Researchers from the Ningbo Institute of Materials Technology and Engineering (NIMTE) of the Chinese Academy of Sciences (CAS) and South China Normal University have proposed a hybrid transfer and epitaxy strategy, enabling the heterogeneous integration of single-crystal oxide spin Hall materials on silicon substrates for high-performance oxide-based spintronic devices.

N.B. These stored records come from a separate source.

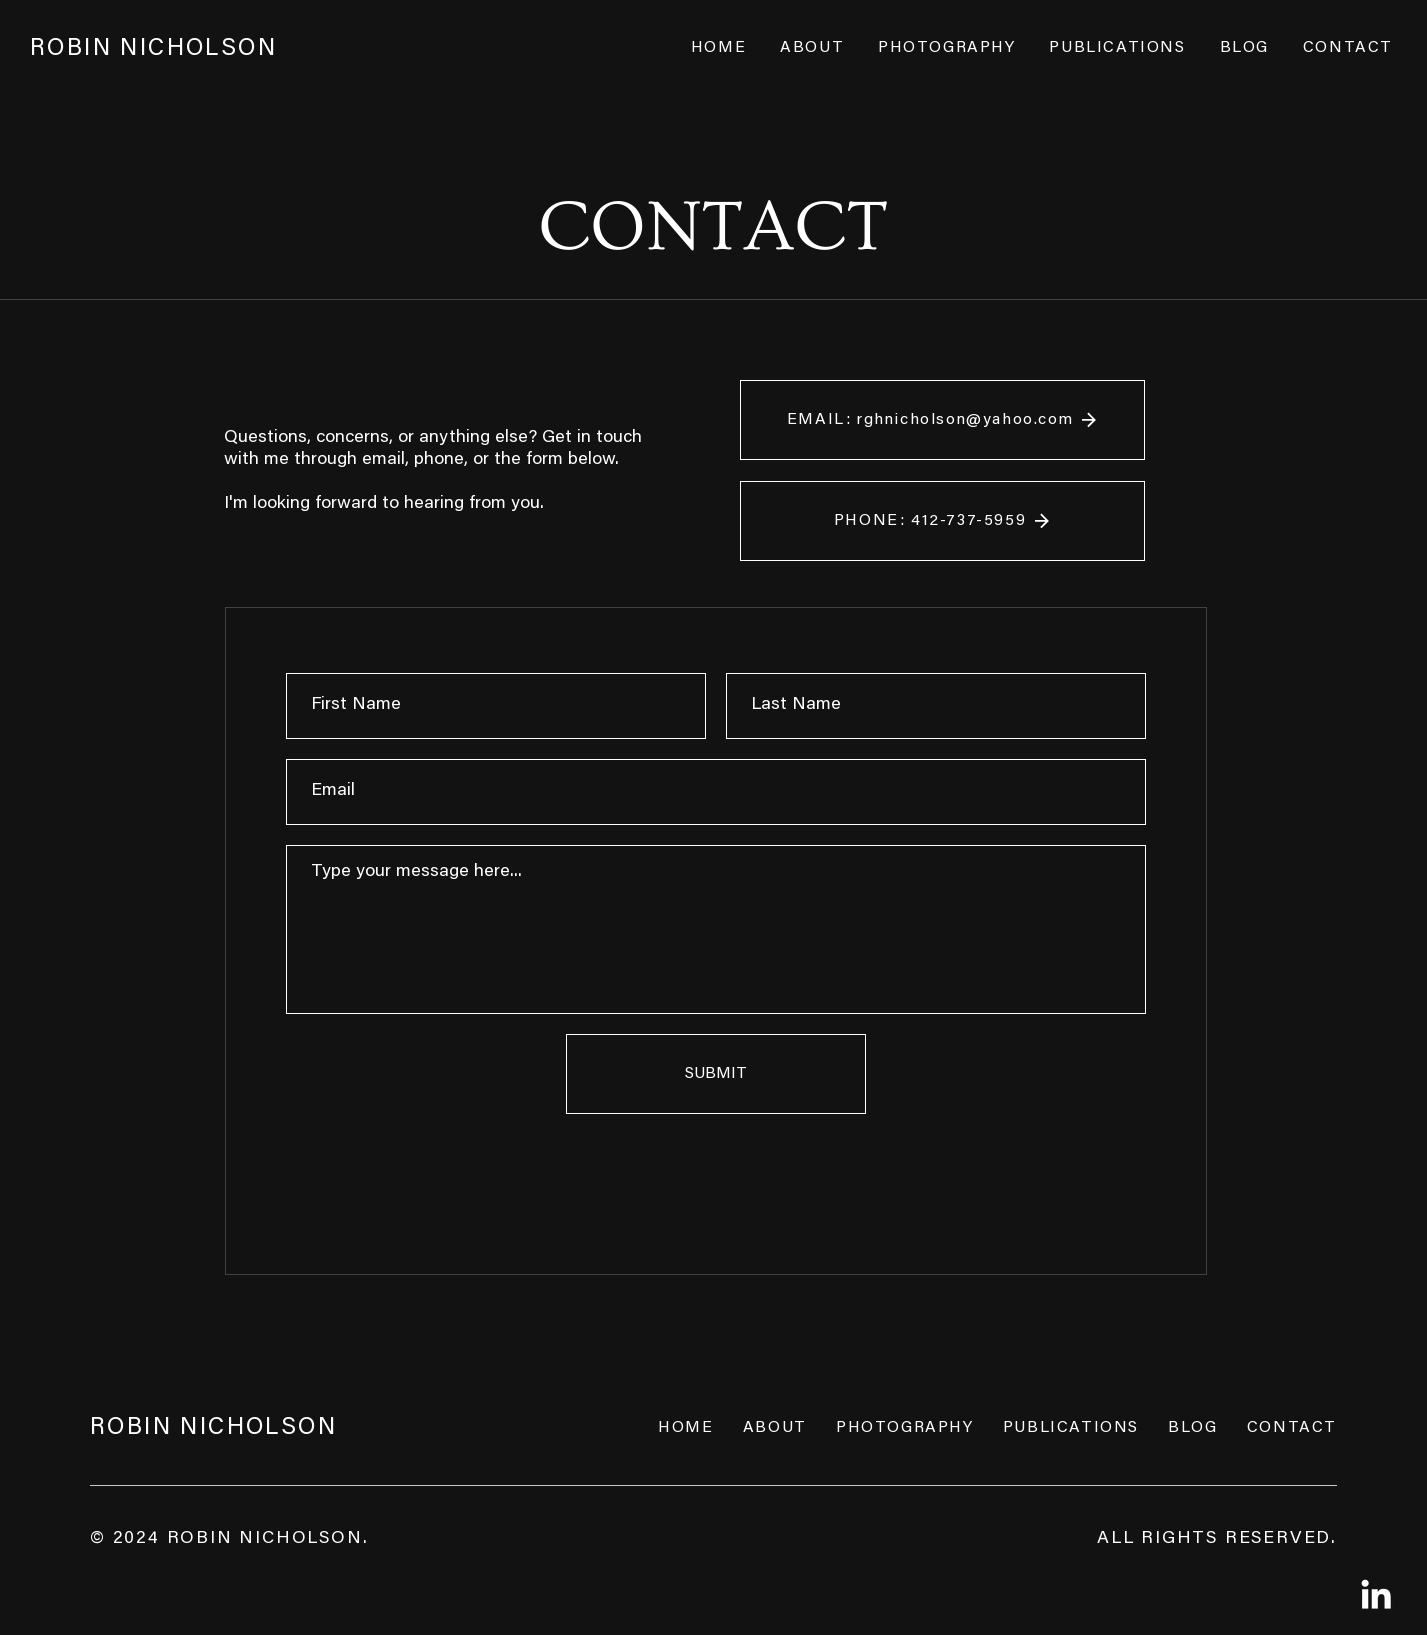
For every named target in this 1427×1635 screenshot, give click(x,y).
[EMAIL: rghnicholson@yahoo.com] (942, 420)
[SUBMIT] (716, 1074)
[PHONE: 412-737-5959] (942, 521)
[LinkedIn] (1376, 1594)
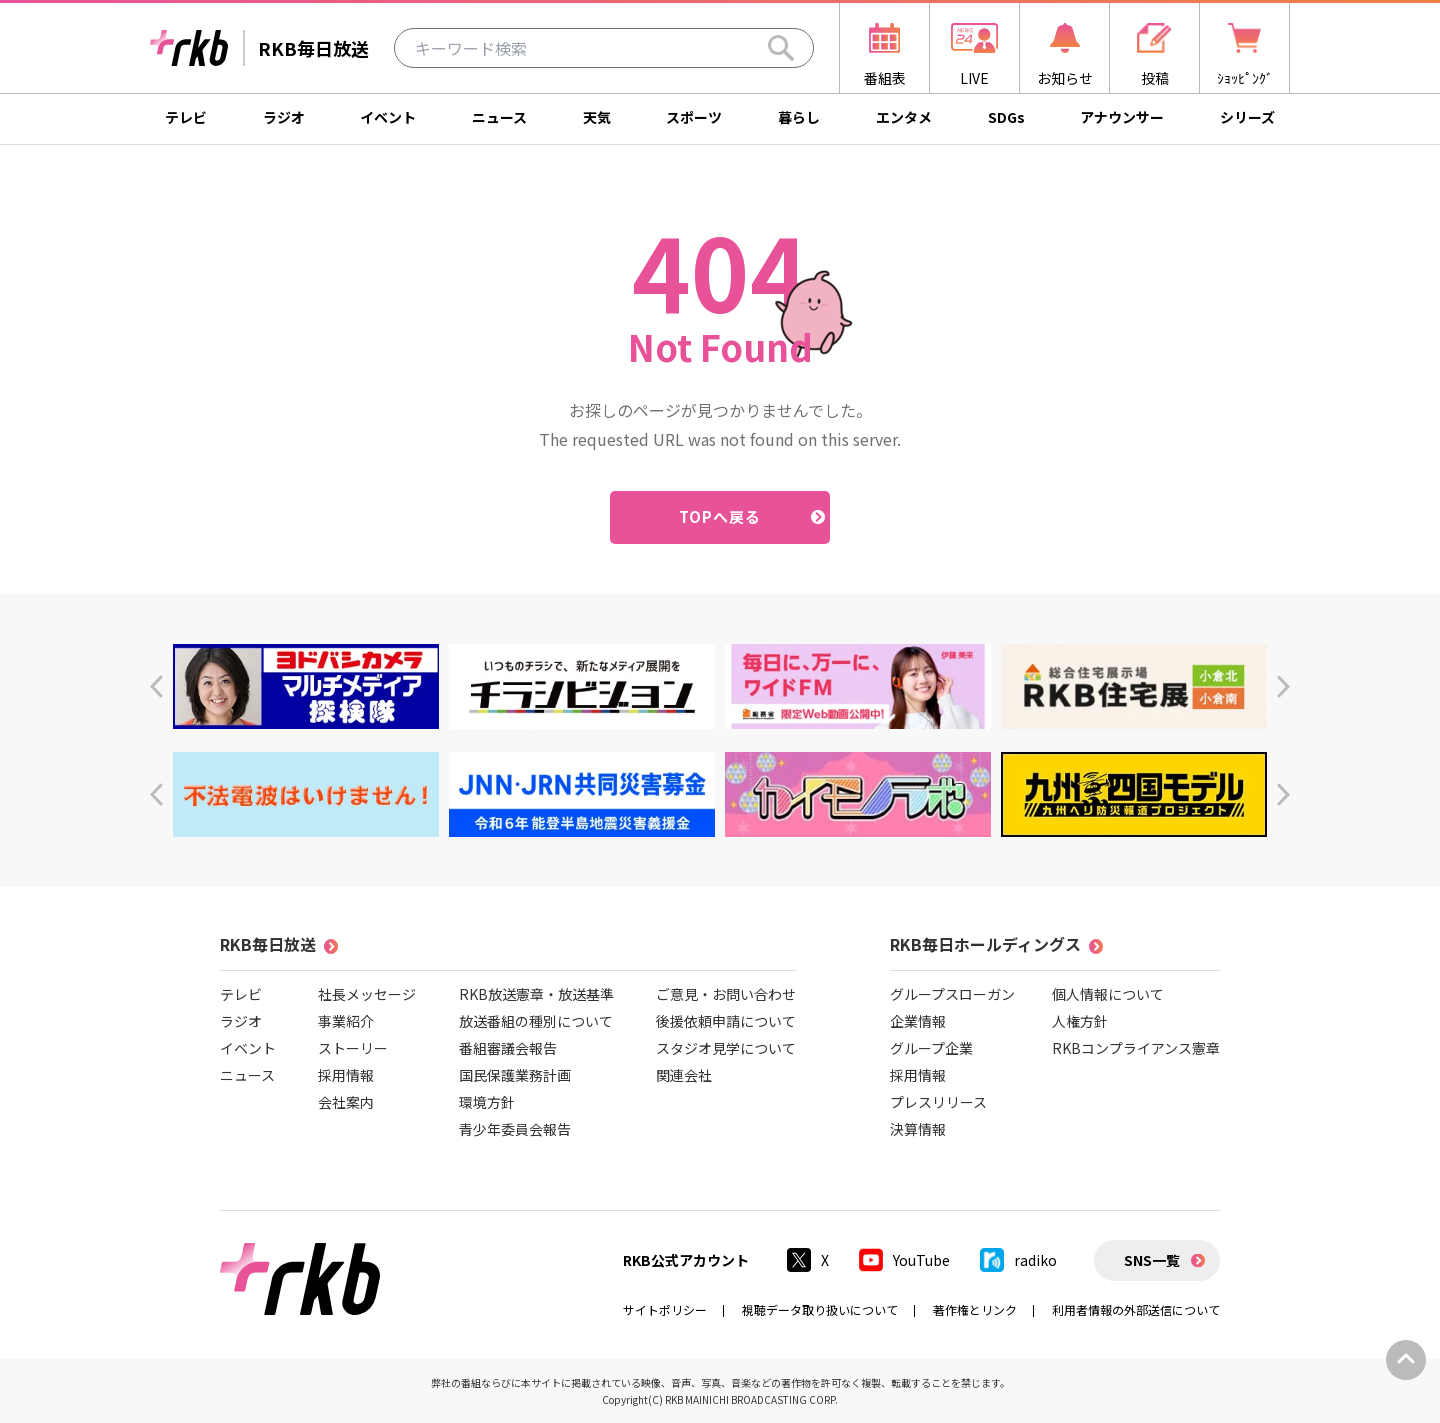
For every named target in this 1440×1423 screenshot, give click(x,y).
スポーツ (694, 117)
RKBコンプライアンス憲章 (1136, 1048)
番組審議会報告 (508, 1048)
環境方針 (487, 1102)
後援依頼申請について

Heterogeneous integration of single-crystal SrRuO3 films on silicon for spin-orbit torque devices with low-power consumption. Credit: NIMTE
Single-crystal oxide spin Hall materials are known for their exceptional charge-spin conversion efficiency, making them promising candidates for low-power spintronic devices, particularly spin-orbit torque (SOT) devices. However, integrating these materials with silicon substrates poses significant challenges. To address these challenges, the researchers developed a method that combines transfer technology with epitaxial deposition, successfully integrating oxide spin Hall materials onto silicon substrates. Using this approach, they were able to create single-crystal SrRuO3 (SRO) films on silicon substrates and prepare corresponding SOT devices.
The SRO film demonstrated a high spin Hall conductivity of 6.1×104 ħ/2e S·m-1, enabling magnetization switching with a low critical current density of 1.3×1010 A·m-2 in the SOT devices.
Furthermore, multi-state magnetization switching characteristics were observed, allowing these devices to simulate biological synaptic and neuronal functions. An artificial neural network utilizing these devices achieved an impressive accuracy rate of 88% in image recognition tasks.
This study details a new integration method for silicon-based oxide electronics, showcasing the broad applicability of the hybrid transfer and epitaxy strategy across various oxide material systems. It could advance the development of high-performance silicon-based spintronic devices and hold great potential for low-power electronics and neuromorphic computing applications.